*** Opening of Supplied records ***

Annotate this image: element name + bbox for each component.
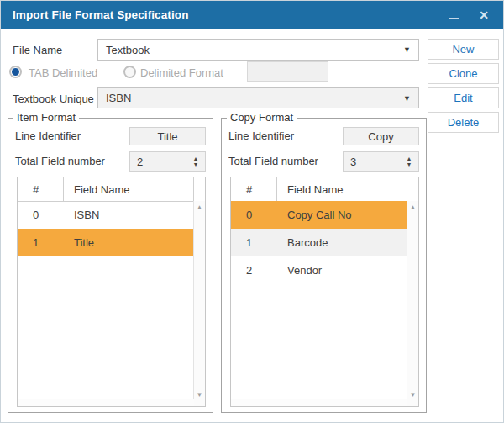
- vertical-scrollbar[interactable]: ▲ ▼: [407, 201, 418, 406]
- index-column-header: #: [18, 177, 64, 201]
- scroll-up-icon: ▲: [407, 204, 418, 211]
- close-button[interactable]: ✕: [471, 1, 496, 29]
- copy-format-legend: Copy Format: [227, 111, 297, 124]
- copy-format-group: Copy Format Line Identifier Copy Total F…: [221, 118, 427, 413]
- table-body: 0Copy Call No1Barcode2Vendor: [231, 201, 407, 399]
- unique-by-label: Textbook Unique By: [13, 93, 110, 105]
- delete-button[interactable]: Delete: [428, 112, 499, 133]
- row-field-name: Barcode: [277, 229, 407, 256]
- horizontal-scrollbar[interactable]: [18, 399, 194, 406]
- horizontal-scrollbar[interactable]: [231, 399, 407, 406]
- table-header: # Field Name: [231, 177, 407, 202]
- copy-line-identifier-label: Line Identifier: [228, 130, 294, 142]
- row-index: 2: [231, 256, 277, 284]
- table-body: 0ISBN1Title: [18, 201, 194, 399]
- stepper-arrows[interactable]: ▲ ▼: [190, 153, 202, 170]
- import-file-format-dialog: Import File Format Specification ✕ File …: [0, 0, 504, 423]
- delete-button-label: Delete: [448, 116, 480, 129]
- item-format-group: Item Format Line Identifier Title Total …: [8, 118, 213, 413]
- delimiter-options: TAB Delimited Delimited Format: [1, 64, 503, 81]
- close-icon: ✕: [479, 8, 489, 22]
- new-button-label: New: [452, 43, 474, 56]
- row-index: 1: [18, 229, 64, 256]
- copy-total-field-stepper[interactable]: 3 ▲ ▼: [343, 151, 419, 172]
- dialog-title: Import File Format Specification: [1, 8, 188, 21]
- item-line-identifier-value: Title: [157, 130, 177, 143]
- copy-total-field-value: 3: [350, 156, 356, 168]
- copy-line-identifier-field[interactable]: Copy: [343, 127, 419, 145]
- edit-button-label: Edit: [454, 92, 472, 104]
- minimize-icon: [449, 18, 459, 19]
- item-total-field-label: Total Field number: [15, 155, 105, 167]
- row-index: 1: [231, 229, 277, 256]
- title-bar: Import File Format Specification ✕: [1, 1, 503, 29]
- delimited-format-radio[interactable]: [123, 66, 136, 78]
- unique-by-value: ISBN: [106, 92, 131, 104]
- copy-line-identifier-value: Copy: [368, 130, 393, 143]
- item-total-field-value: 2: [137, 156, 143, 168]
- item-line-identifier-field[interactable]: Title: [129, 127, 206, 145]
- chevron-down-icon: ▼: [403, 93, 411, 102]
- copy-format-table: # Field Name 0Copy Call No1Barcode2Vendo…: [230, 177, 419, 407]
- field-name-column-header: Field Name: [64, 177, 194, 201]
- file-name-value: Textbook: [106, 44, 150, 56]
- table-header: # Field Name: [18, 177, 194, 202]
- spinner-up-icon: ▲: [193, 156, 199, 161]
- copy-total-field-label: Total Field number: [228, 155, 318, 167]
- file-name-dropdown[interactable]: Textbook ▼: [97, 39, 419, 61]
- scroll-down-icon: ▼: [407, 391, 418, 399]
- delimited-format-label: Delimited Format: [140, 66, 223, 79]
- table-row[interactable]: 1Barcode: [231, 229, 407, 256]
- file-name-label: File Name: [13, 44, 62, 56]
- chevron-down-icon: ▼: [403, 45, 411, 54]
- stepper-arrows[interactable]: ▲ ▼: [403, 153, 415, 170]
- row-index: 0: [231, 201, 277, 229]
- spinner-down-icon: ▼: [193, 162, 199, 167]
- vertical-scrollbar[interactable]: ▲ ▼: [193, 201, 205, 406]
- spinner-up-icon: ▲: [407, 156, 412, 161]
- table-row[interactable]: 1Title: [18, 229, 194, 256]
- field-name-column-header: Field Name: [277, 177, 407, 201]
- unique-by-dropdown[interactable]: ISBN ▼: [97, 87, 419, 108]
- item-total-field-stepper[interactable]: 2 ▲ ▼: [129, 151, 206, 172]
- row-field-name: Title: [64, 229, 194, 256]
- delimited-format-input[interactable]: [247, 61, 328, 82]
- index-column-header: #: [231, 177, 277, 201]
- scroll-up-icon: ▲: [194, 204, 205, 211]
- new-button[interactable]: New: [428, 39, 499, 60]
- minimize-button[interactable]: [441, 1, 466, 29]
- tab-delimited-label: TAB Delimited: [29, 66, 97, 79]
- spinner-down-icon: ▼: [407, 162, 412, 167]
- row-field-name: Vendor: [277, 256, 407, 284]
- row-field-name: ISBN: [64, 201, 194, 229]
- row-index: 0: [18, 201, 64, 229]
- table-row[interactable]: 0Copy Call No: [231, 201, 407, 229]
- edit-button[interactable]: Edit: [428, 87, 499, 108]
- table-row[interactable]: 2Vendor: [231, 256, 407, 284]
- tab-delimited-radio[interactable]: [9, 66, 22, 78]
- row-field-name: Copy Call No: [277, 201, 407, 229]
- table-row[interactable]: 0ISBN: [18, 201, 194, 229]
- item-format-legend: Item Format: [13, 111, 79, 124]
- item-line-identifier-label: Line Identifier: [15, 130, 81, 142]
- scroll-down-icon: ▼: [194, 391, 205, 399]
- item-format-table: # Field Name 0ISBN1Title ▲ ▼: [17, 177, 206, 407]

*** Close of Supplied records ***

*Exercise aim*
What is needed is an exact output of the records above, with every picture left out.

*Solution for this problem*
Annotate this image: element name + bbox for each component.
- vertical-scrollbar[interactable]: ▲ ▼: [407, 201, 418, 406]
- index-column-header: #: [18, 177, 64, 201]
- scroll-up-icon: ▲: [407, 204, 418, 211]
- close-button[interactable]: ✕: [471, 1, 496, 29]
- copy-format-legend: Copy Format: [227, 111, 297, 124]
- copy-format-group: Copy Format Line Identifier Copy Total F…: [221, 118, 427, 413]
- table-body: 0Copy Call No1Barcode2Vendor: [231, 201, 407, 399]
- unique-by-label: Textbook Unique By: [13, 93, 110, 105]
- delete-button[interactable]: Delete: [428, 112, 499, 133]
- row-field-name: Barcode: [277, 229, 407, 256]
- horizontal-scrollbar[interactable]: [18, 399, 194, 406]
- horizontal-scrollbar[interactable]: [231, 399, 407, 406]
- table-header: # Field Name: [231, 177, 407, 202]
- copy-line-identifier-label: Line Identifier: [228, 130, 294, 142]
- row-index: 2: [231, 256, 277, 284]
- table-body: 0ISBN1Title: [18, 201, 194, 399]
- stepper-arrows[interactable]: ▲ ▼: [190, 153, 202, 170]
- import-file-format-dialog: Import File Format Specification ✕ File …: [0, 0, 504, 423]
- delete-button-label: Delete: [448, 116, 480, 129]
- item-format-group: Item Format Line Identifier Title Total …: [8, 118, 213, 413]
- delimiter-options: TAB Delimited Delimited Format: [1, 64, 503, 81]
- close-icon: ✕: [479, 8, 489, 22]
- new-button-label: New: [452, 43, 474, 56]
- row-index: 1: [18, 229, 64, 256]
- copy-total-field-stepper[interactable]: 3 ▲ ▼: [343, 151, 419, 172]
- dialog-title: Import File Format Specification: [1, 8, 188, 21]
- item-line-identifier-value: Title: [157, 130, 177, 143]
- copy-total-field-value: 3: [350, 156, 356, 168]
- copy-line-identifier-field[interactable]: Copy: [343, 127, 419, 145]
- edit-button-label: Edit: [454, 92, 472, 104]
- minimize-icon: [449, 18, 459, 19]
- item-total-field-label: Total Field number: [15, 155, 105, 167]
- row-index: 1: [231, 229, 277, 256]
- title-bar: Import File Format Specification ✕: [1, 1, 503, 29]
- delimited-format-radio[interactable]: [123, 66, 136, 78]
- unique-by-value: ISBN: [106, 92, 131, 104]
- copy-line-identifier-value: Copy: [368, 130, 393, 143]
- item-total-field-value: 2: [137, 156, 143, 168]
- item-line-identifier-field[interactable]: Title: [129, 127, 206, 145]
- chevron-down-icon: ▼: [403, 93, 411, 102]
- copy-format-table: # Field Name 0Copy Call No1Barcode2Vendo…: [230, 177, 419, 407]
- field-name-column-header: Field Name: [64, 177, 194, 201]
- file-name-value: Textbook: [106, 44, 150, 56]
- table-header: # Field Name: [18, 177, 194, 202]
- spinner-up-icon: ▲: [193, 156, 199, 161]
- copy-total-field-label: Total Field number: [228, 155, 318, 167]
- file-name-dropdown[interactable]: Textbook ▼: [97, 39, 419, 61]
- scroll-down-icon: ▼: [407, 391, 418, 399]
- delimited-format-label: Delimited Format: [140, 66, 223, 79]
- table-row[interactable]: 1Barcode: [231, 229, 407, 256]
- file-name-label: File Name: [13, 44, 62, 56]
- chevron-down-icon: ▼: [403, 45, 411, 54]
- stepper-arrows[interactable]: ▲ ▼: [403, 153, 415, 170]
- row-index: 0: [231, 201, 277, 229]
- spinner-down-icon: ▼: [193, 162, 199, 167]
- vertical-scrollbar[interactable]: ▲ ▼: [193, 201, 205, 406]
- spinner-up-icon: ▲: [407, 156, 412, 161]
- table-row[interactable]: 1Title: [18, 229, 194, 256]
- field-name-column-header: Field Name: [277, 177, 407, 201]
- unique-by-dropdown[interactable]: ISBN ▼: [97, 87, 419, 108]
- item-total-field-stepper[interactable]: 2 ▲ ▼: [129, 151, 206, 172]
- row-field-name: Title: [64, 229, 194, 256]
- delimited-format-input[interactable]: [247, 61, 328, 82]
- index-column-header: #: [231, 177, 277, 201]
- scroll-up-icon: ▲: [194, 204, 205, 211]
- new-button[interactable]: New: [428, 39, 499, 60]
- minimize-button[interactable]: [441, 1, 466, 29]
- tab-delimited-label: TAB Delimited: [29, 66, 97, 79]
- spinner-down-icon: ▼: [407, 162, 412, 167]
- row-field-name: Vendor: [277, 256, 407, 284]
- row-field-name: ISBN: [64, 201, 194, 229]
- row-index: 0: [18, 201, 64, 229]
- table-row[interactable]: 0Copy Call No: [231, 201, 407, 229]
- edit-button[interactable]: Edit: [428, 87, 499, 108]
- table-row[interactable]: 2Vendor: [231, 256, 407, 284]
- tab-delimited-radio[interactable]: [9, 66, 22, 78]
- row-field-name: Copy Call No: [277, 201, 407, 229]
- table-row[interactable]: 0ISBN: [18, 201, 194, 229]
- item-format-legend: Item Format: [13, 111, 79, 124]
- item-line-identifier-label: Line Identifier: [15, 130, 81, 142]
- scroll-down-icon: ▼: [194, 391, 205, 399]
- item-format-table: # Field Name 0ISBN1Title ▲ ▼: [17, 177, 206, 407]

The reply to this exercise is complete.